FTSE250 William Hill Plc publishes its provisional outcomes for 2019 (26-week period ending July 2), detailing strong progress on the company’s five-year business transformation plan (announced November 2018) concentrating on the three key fields of digital development, US market growth and retail realignment.
William Hill, updating investors, said H1 2019 trading reflected the’ different challenges and opportunities ‘ the group is attempting to tackle during a strategic transition era.
William Hill’s CEO, Philip Bowcock, commented: “We are making good progress against the five-year strategy outlined last year, delivering strong revenue growth in the US and other international markets and positioning William Hill well for future growth.” The FTSE betting group records a 1% increase in group revenues to £ 811 million (H12018: £ 802 million) impacted by the UK’s £ 2 stake cap.
The trading period saw exceptional items and adjustment costs for William Hill totaling £ 114 million, of which the bookmaker allocates £ 97 million to retail’ mitigation measures,’ including the suggested closure of 700 betting stores.
The betting group also reports another £ 60 million capital spending on technology investments that support its US market growth strategy.

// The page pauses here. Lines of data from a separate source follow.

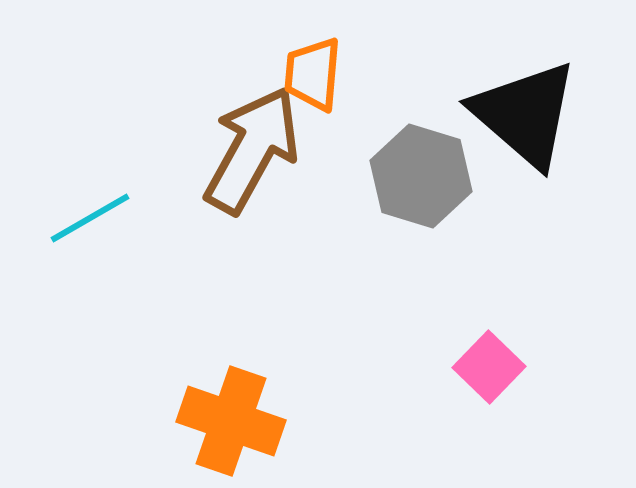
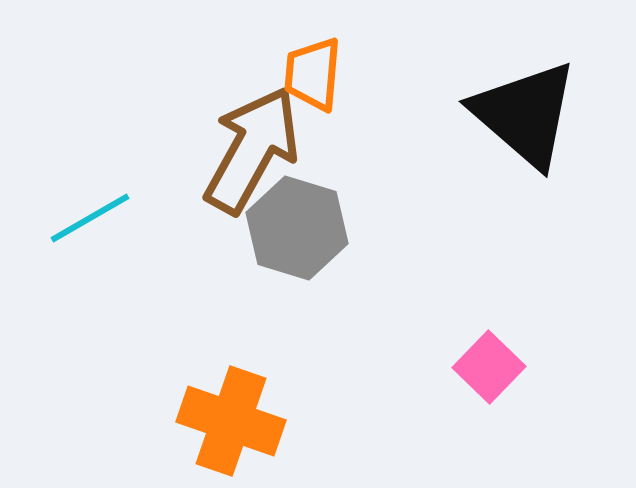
gray hexagon: moved 124 px left, 52 px down
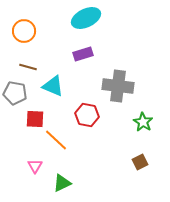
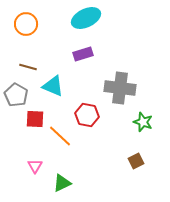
orange circle: moved 2 px right, 7 px up
gray cross: moved 2 px right, 2 px down
gray pentagon: moved 1 px right, 2 px down; rotated 20 degrees clockwise
green star: rotated 12 degrees counterclockwise
orange line: moved 4 px right, 4 px up
brown square: moved 4 px left, 1 px up
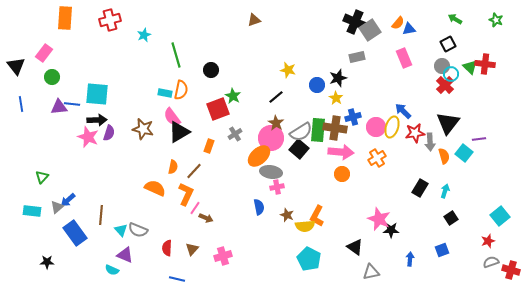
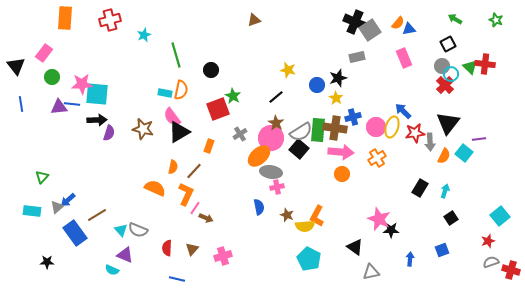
gray cross at (235, 134): moved 5 px right
pink star at (88, 137): moved 6 px left, 53 px up; rotated 25 degrees counterclockwise
orange semicircle at (444, 156): rotated 42 degrees clockwise
brown line at (101, 215): moved 4 px left; rotated 54 degrees clockwise
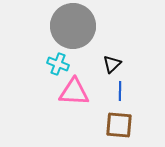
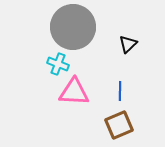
gray circle: moved 1 px down
black triangle: moved 16 px right, 20 px up
brown square: rotated 28 degrees counterclockwise
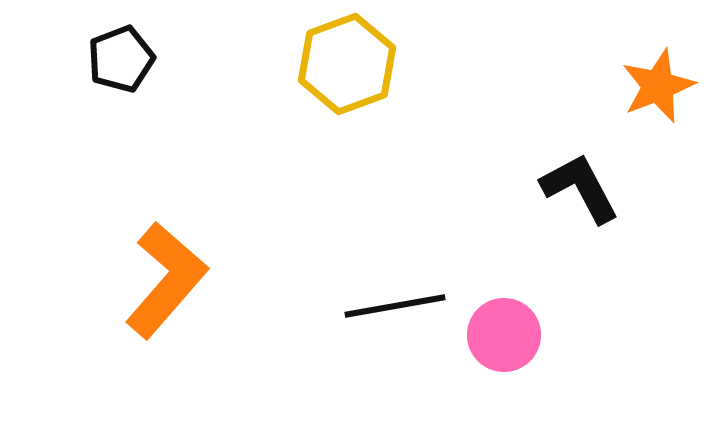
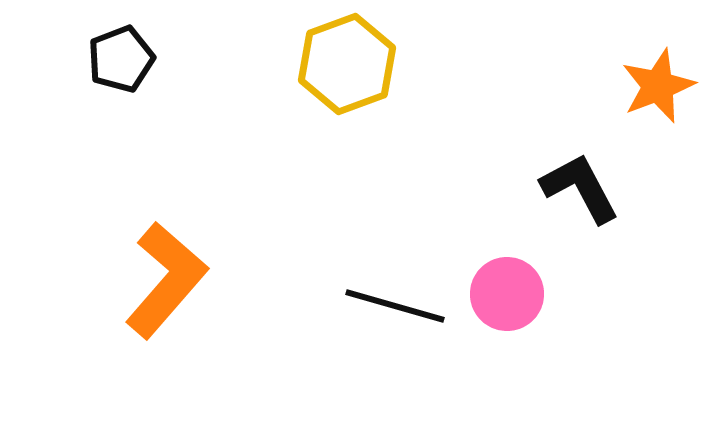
black line: rotated 26 degrees clockwise
pink circle: moved 3 px right, 41 px up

Bowcock added: “In the US, both in Nevada and in the new countries, we continue to grow quickly with over $1bn wagering in the first quarter with us. We are now living in eight countries and will grow into at least two more countries in H2. “William Hill announced in detail that his expanded online business has overcome his period of improved client due diligence measures’ with year-on-year effects set to end.’
“With Mr Green’s takeover, online international sales have risen sharply, up 66 percent,” Bowcock said. “We are becoming increasingly diverse with non-UK markets now contributing a third of online sales, up from just 24% last year. In the UK, performance has improved by half, up seven percent in Q2, as we manage the tax and regulatory impacts. “Closing a busy period of high activity and cost, William Hill declared £ 76 million in’ adjusted’ group operating profits, down 33 percent from £ 113 million in H1 2018.
The company added: “We continue to make significant progress in working with other significant operators on a package of initiatives to improve gambling security and solve government gambling issues.
“The second, following the voluntary ban on advertising whistle-to-whistle, was a commitment to increase our funding for research, education and treatment and was formally announced in the House of Commons on 2 July by the Secretary of State for the Department of Communications, Culture, Media and Sport (DCMS).
“As Shadow Secretary of State and the Gambling Commission, Tom Watson also welcomed this. We do not see this as the end of our duties and we continue to work with the sector to create extra policies to safeguard our clients, in line with our vision that gambling does not harm anyone.